Sheryl Nicolson & Susan
G. Shipstead
Saddleback College & Child and Adolescent Studies
Through the Looking Glass: Observations in the Early Childhood
Classroom
(Third Edition)
Taking a strong developmental focus, this book promotes the close
relationship between observing, understanding what has been observed,
and improving the educational curriculum and environment. The
third edition is the result of a continued commitment to produce
a book on observation that unites solid methodological instruction
with a broad understanding of children’s development. Abundant
examples from preschool and primary grade levels model how educators
effectively study individual children and issues in classrooms,
interpret the data, and initiate follow-through plans.
Hallie Kay Yopp &
Ruth Helen Yopp
Elementary and Bilingual Education
Oo-pples and Boo-noo-noos: Songs and Activities for Phonemic
Awareness
(Second Edition)
Phonemic awareness instruction is an essential component of early
literacy programs. This book and CD provide educators with information,
ideas, and resources to support young children's emerging sensitivities
to the sound structure of their language.
College
of Humanities & Social Sciences
Bakken, Gordon
(editor)
Department of History
California History: A Topical Approach
This volume presents the findings of ten scholars on topics not
usually covered in or presented in far less detail in typical
California history textbooks. Those themes include overland trailblazers,
the emergence of jail systems, instability in the region’s
nineteenth-century climate, gender as an issue in criminal trials,
female reformers during the Progressive Era, and the black-owned
Lincoln Motion Picture Company. Contributors include four CSUF
alumni as well as current faculty.
Daryaee, Touraj
Department of History
Šahrestaniha i Eranšahr: A Middle Persian Text on
Late Antique Geography, History and Epic
This Middle Persian text depicts the various cities in what is
claimed to be Eran-shahr, the “dominion of the Iranians.”

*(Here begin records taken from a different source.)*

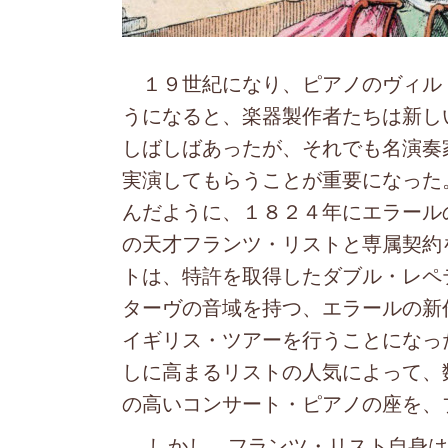
１９世紀になり、ピアノのヴィル
うになると、楽器製作者たちは新し
しばしばあったが、それでも名演奏
実演してもらうことが重要になった
んだように、１８２４年にエラール
の天才フランツ・リストと専属契約
トは、特許を取得したダブル・レペ
ターヴの音域を持つ、エラールの新
イギリス・ツアーを行うことになっ
しに高まるリストの人気によって、
の高いコンサート・ピアノの座を、
しかし、フランツ・リスト自身は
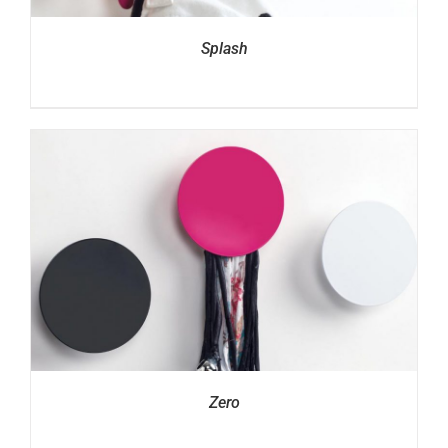
Splash
Zero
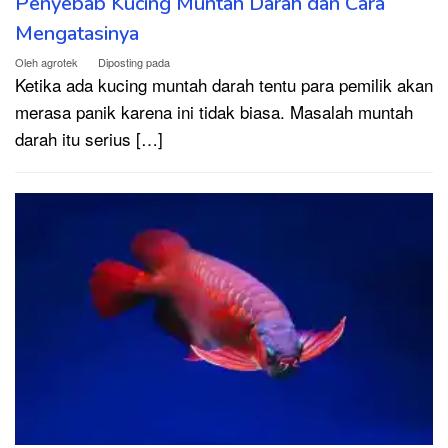
Penyebab Kucing Muntah Darah dan Cara
Mengatasinya
Oleh
agrotek
Diposting pada
Ketika ada kucing muntah darah tentu para pemilik akan
merasa panik karena ini tidak biasa. Masalah muntah
darah itu serius […]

The work discusses the sometimes legendary, sometimes historical
personages who founded the various cities and centers of their
activities. The text is of special interest to three audiences.

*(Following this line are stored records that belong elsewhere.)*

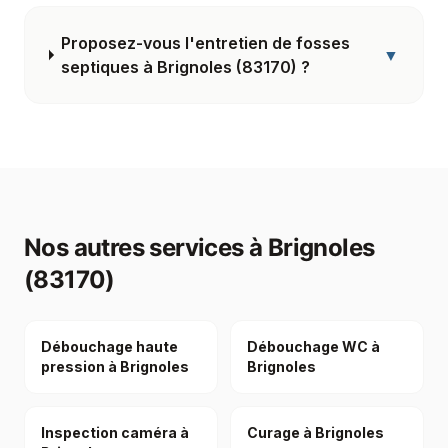
Proposez-vous l'entretien de fosses
▼
septiques à Brignoles (83170) ?
Nos autres services à
Brignoles
(83170)
Débouchage haute
Débouchage WC à
pression à Brignoles
Brignoles
Inspection caméra à
Curage à Brignoles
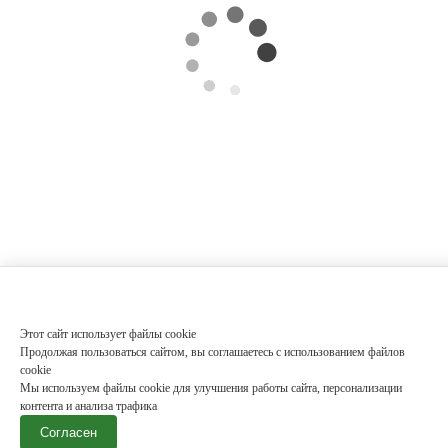
Этот сайт использует файлы cookie
Продолжая пользоваться сайтом, вы соглашаетесь с использованием файлов
cookie
Мы используем файлы cookie для улучшения работы сайта, персонализации
контента и анализа трафика
Согласен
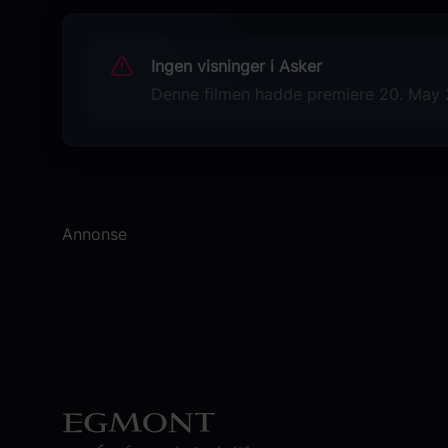
Originaltittel
The Mandalorian & Grogu
Ingen visninger i Asker
Sjanger
Denne filmen hadde premiere 20. May 20
Unknown
Distributør
The Walt Disney Company Nordic
Annonse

Those who work on Middle Iranian languages will find a number
of unique terms, particularly toponyms. Secondly, it is of value
to scholars concerned with Sasanian geography and history. Finally,
the text contains much information regarding the Persian epic,
the Xwaday-namag / Shahname “Book of Kings.”
Davis, Clark
and David Igler, editors
Department of History
The Human Tradition in California
The book investigates California history “through the eyes
of ordinary individuals . . . at key moments in time.” Each
person’s actions and perceptions reflect one or more of
these thematic issues: immigration flows into California and questions
of community, responses to social and cultural diversity, industrial
power, labor, and swings in the “political pendulum.”
Della Volpe, Angela,
Jones-Bley, K. M. Huld and M.R. Dexter, editors.

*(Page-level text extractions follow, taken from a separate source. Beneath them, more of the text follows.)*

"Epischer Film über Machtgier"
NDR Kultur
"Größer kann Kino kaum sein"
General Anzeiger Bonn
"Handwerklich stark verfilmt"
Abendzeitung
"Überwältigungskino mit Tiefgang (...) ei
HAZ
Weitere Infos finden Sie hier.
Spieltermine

Department of English, Comparative Literature & Linguistics
Proceedings of the Thirteenth Annual UCLA Indo-European Conference,
2001:
Language Family Into Historically Attested Linguistic Subgroups
This publication features interdisciplinary, cutting-edge articles
from internationally-known scholars on Indo-European linguistics,
anthropology, archeology, and mythology. The Proceedings are peer-reviewed
entries, edited and collated by the editors into the groupings
noted above. This issue primarily concerns linguistic, archeological,
and literary evidence that supports hypotheses about the break-up
of the initial Indo-European.
Lasley, James R.,
M. Hooper and Dery, George M. III
Department of Criminal Justice
The California Criminal Justice System (Second Edition)
This book provides an overview of the criminal justice system
in California. It leads the reader through the three major systems
affecting the accused, which are the police, courts, and corrections.
This work explains the structures, operations, and purposes of
these interdependent systems as well as offering insights on special
issues of topical interest.
Belancoff, P., Dickson, M., Fontaine,
Sheryl I., & C. Moran, editors
Department of English, Comparative Literature & Linguistics
Writing with Elbow
Peter Elbow is among the most significant researcher/teachers/writers
in the field of composition and rhetoric. This volume is a celebration
of Elbow’s work and his contributions to writing instruction.
The essays also test and extend his work, explore his intellectual
forebears, address his critics and contexts, and complicate his
legacy across a wide range of issues in current composition research
and practice.
Ibson, John
Department of American Studies
Picturing Men: A Century of Male Relationships in Everyday
American Photography
“Ibson’s analysis focuses on the history of male intimacy
and how everyday photographs challenge conventional boundaries
between erotic and platonic, homosexuality and heterosexuality.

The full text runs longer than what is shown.